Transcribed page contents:
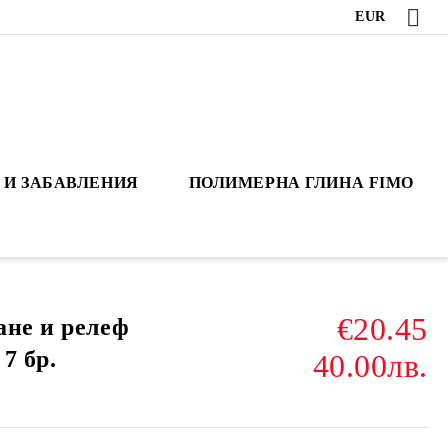
EUR
 И ЗАБАВЛЕНИЯ
ПОЛИМЕРНА ГЛИНА FIMO
€20.45
ане и релеф
7 бр.
40.00лв.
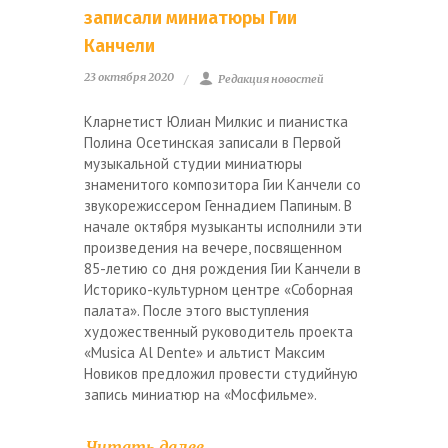
записали миниатюры Гии
Канчели
23 октября 2020
Редакция новостей
Кларнетист Юлиан Милкис и пианистка
Полина Осетинская записали в Первой
музыкальной студии миниатюры
знаменитого композитора Гии Канчели со
звукорежиссером Геннадием Папиным. В
начале октября музыканты исполнили эти
произведения на вечере, посвященном
85-летию со дня рождения Гии Канчели в
Историко-культурном центре «Соборная
палата». После этого выступления
художественный руководитель проекта
«Musica Al Dente» и альтист Максим
Новиков предложил провести студийную
запись миниатюр на «Мосфильме».
Читать далее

§ ASSIGNMENT
Please repeat the entries above exactly, leaving out any pictures.

§ ANSWER SPACE
EUR
 И ЗАБАВЛЕНИЯ
ПОЛИМЕРНА ГЛИНА FIMO
€20.45
ане и релеф
7 бр.
40.00лв.
записали миниатюры Гии
Канчели
23 октября 2020
Редакция новостей
Кларнетист Юлиан Милкис и пианистка
Полина Осетинская записали в Первой
музыкальной студии миниатюры
знаменитого композитора Гии Канчели со
звукорежиссером Геннадием Папиным. В
начале октября музыканты исполнили эти
произведения на вечере, посвященном
85-летию со дня рождения Гии Канчели в
Историко-культурном центре «Соборная
палата». После этого выступления
художественный руководитель проекта
«Musica Al Dente» и альтист Максим
Новиков предложил провести студийную
запись миниатюр на «Мосфильме».
Читать далее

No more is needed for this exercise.